Thursday, December 15, 2016

He Is Here


So far this year I'm enjoying fun Christmas activities that I missed for several years.

My mom and I actually got a real tree! We ended up decorating it twice because after about ten days it fell down. So we had to start over and decorate it again (with more lights and candy canes this time). =) I've had fun wrapping presents while mom had fun putting decorations around the house. We're planning to attend a Christmas concert this week, and mom even baked cinnamon rolls. =)

These are simple things, yet it's a huge deal that I'm able to participate in them once again! I'm so grateful and I praise God for all the healing He has brought, especially this year!

I think these little things mean more to me because of all the years of missing them. And I don't want to forget how far God has brought me. I found an old post from a time when Christmas was anything but fun. I thought I'd re-post it today. I pray it offers encouragement for those of you who are still living with limiting health challenges and hope to remember that God can carry you from where you are today to a better place in the future!

Even in the midst of the fun activities, the thing that still means the most to me about Christmas is this simple truth - Jesus came as Immanuel, God with us. He never leaves us. In the fun or in the pain, He is here. Hallelujah!


No Holidays

Yesterday was Christmas day 2009 - and I had a really bad day. I felt even worse than usual. I got sick every time my mom came in the room with me. (We think I was reacting to a herb she's been taking. Go figure.) I had a "Christmas dinner" of turkey and peas (mixed with a few tears). It didn't settle in my stomach very well. 


I was reminded once again that for people with Environmental Illness, there are no holidays.
Most people look forward to the holidays as a break from their normal routine, time to be with family & friends, maybe doing special things like caroling, playing games, etc. Well, with E.I. there is no break from the 'normal routine' of being sick. This disease (like most diseases) never takes a day off. Being with family and friends is usually not an option unless they "de-fragrance" themselves radically (which isn't easy to do, let me tell you). And special activities take more energy than we, as E.I's usually have. 


I'd like to say that after 5 years of this, I'm used to it and it doesn't bother me. But that wouldn't be true. I miss all the 'normal' Christmas activities, traditions, and fellowship. For some reason, the holidays are a like a slap in the face for someone with E.I. It's just another reminder that life as it used to be is gone, at least for now.
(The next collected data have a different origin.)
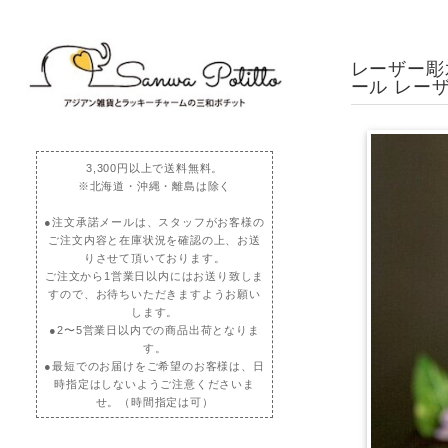
レーザー彫水
ール レー
3,300円以上で送料無料。
※北海道・沖縄・離島は除く
●注文承諾メールは、スタッフがお客様の
ご注文内容と在庫状況を確認の上、お送
りさせて頂いております。
ご注文から1営業日以内にはお送り致しま
すので、お待ちいただきますようお願い
します。
●2〜5営業日以内での商品出荷となりま
す。
●最短でのお届けをご希望のお客様は、日
時指定はしないようご注意くださいま
せ。（時間指定は可）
If we're not careful, it's easy to start dreading holidays, simply because they remind of us all we've lost, all we miss. 


Well, I imagine you're good and depressed for me now. =) I just wanted to share the reality of what it's like. 
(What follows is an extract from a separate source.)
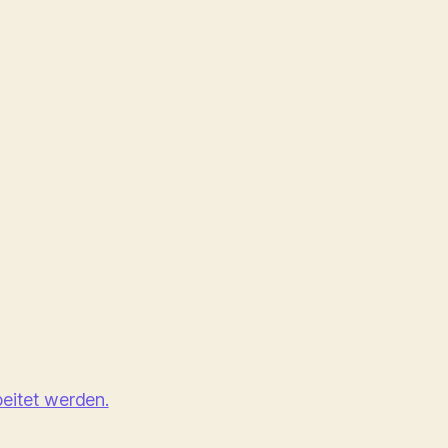
eitet werden.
On the bright side, even during the difficult holidays, God's kindness is unfailing. (Ps. 18:50) In the middle of my very bad day yesterday, God sent me a Christmas text message from a friend, a cheering-up phone call from a friend with E.I., and a mom whose smile never ceases to brighten my day. 


I think I'm learning that the secret to managing the holidays for those of us with E.I. (in addition to changing my expectations), is to focus on celebrating them in my heart, with or without all the wonderful things that usually accompany them. 


If you know someone with E.I., remember that something as small as a text message, email or phone call, could make a big difference in helping them see God's kindness instead of focusing on all they're missing. 


And may we all learn to be thankful every day that Jesus came to earth as Immanuel - God WITH us!